La importancia de la amabilidad resulta evidente también en los primates que viven hoy en día en estado salvaje en un mundo no muy distinto al de colmillos y garras de la prehistoria humana, cuando sólo unos pocos de ellos sobrevivían y tenían descendencia. Consideremos la colonia de cerca de mil macacos que vive en la remota isla caribeña de Cayo Santiago y que desciende de la misma camada que, en los años cincuenta, se vio trasplantada desde su India nativa. Estos macacos viven en pequeños grupos y, al llegar a la adolescencia, las hembras se quedan mientras los machos abandonan el grupo de origen para encontrar su lugar en otro grupo.
Esta transición no está exenta de problemas porque, cuando un joven macho trata de hacerse un hueco en un grupo no familiar, mueren hasta el 20 por ciento de ellos.
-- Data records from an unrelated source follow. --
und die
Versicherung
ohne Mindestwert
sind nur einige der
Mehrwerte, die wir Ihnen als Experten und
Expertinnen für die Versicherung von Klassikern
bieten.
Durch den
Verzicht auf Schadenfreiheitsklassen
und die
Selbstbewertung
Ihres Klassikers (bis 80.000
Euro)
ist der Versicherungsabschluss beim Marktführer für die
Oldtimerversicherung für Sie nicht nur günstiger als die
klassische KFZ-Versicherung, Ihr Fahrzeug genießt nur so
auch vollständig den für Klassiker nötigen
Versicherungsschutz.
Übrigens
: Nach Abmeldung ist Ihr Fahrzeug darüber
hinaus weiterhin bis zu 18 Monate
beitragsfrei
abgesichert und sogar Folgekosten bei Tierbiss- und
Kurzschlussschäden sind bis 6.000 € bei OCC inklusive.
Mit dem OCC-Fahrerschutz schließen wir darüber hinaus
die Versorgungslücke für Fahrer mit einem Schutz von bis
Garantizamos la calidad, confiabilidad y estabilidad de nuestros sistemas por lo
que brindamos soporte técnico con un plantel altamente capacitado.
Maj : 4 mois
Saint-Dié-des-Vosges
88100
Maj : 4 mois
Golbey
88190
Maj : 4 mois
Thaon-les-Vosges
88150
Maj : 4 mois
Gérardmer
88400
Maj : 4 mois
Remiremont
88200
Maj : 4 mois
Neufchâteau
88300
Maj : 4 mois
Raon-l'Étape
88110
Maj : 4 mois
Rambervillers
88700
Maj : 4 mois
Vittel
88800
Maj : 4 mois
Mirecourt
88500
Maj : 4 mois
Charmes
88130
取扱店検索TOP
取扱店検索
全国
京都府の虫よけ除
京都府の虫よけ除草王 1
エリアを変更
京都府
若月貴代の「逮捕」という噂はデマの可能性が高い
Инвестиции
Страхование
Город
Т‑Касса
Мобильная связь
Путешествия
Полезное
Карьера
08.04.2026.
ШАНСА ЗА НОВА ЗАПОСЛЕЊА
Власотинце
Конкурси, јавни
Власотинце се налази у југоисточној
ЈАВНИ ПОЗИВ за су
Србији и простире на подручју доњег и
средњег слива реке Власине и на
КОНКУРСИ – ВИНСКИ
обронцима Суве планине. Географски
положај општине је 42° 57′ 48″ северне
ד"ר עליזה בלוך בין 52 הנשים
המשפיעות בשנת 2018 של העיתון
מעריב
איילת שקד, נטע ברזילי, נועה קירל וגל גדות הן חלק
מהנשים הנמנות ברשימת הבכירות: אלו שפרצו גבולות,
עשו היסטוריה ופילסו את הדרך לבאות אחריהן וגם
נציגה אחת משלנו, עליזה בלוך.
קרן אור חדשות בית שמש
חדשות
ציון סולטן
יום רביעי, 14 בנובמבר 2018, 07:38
Las investigaciones científicas que han extraído muestras del líquido cefalorraquídeo espinal de cien macacos adolescentes han puesto de relieve que los más sociables presentan los niveles más bajos de hormonas del estrés, una función inmunitaria más fuerte y, lo que es más importante, se hallan mejor preparados para aproximarse, hacerse amigos o enfrentarse a los machos del nuevo grupo. Parece pues que los más sociables son los que más probabilidades tienen de sobrevivir.
Veamos ahora otro dato procedente también del mundo de los primates, esta vez de los mandriles que viven en Kenya cerca del Kilimanjaro, para los cuales la infancia resulta muy peligrosa porque, en los buenos años, muere cerca del 10 por ciento de los niños, un porcentaje que aumenta, en los malos, hasta el 35 por ciento.
Pero cuando los biólogos observaron a las madres de esos mandriles, descubrieron que las más sociables —es decir, las que más tiempo invertían en el acicalamiento o socializando de algún otro modo— tenían hijos con mayores probabilidades de sobrevivir.
Son dos las razones señaladas por los biólogos para explicar el modo en que la amabilidad de la madre contribuye a la supervivencia de su prole. Por un lado, la pertenencia a un grupo gregario que puede defender a sus bebés del hostigamiento y encontrar mejor comida y cobijo. Por el otro, cuanto más acicalamiento dan y obtienen las madres, más relajados y sanos tienden a ser sus hijos, ya que los mandriles sociables también acaban generando mejores madres.
El impulso natural que nos lleva a ayudar a los demás puede rastrearse hasta las situaciones de escasez en las que se forjó el cerebro humano. No parece difícil conjeturar el modo en que la pertenencia a un grupo favorecía la supervivencia en las peores condiciones y viceversa, el modo en que el individuo aislado compitiendo con un grupo en un entorno de escasos recursos podía suponer una desventaja realmente letal.
Es muy probable que un rasgo tan valioso en la lucha por la existencia haya acabado integrándose en la estructura misma de nuestros circuitos cerebrales, porque lo que demuestra ser más eficaz para transmitir los genes a las futuras generaciones más importancia adquiere en nuestro legado genético.
Si la sociabilidad brindó al ser humano una estrategia ganadora durante la prehistoria, lo mismo sucede con los sistemas cerebrales a través de los que opera la vida social. Poco debería por tanto sorprendernos la importancia que tiene nuestra tendencia a la empatía, el conector esencial.
Un ángel en la tierra
Una colisión frontal había convertido su coche en un verdadero acordeón. Con dos huesos de la pierna derecha rotos, se hallaba atrapada entre los restos del automóvil siniestrado, dolorida, indefensa y confundida.
Un transeúnte —jamás averiguó su nombre— se arrodilló entonces junto a ella, tomó su mano y la consoló mientras los bomberos trataban de liberarla, lo que la mantuvo tranquila, a pesar del dolor y la ansiedad. —Fue —como le llamó más tarde— mi ángel en la tierra.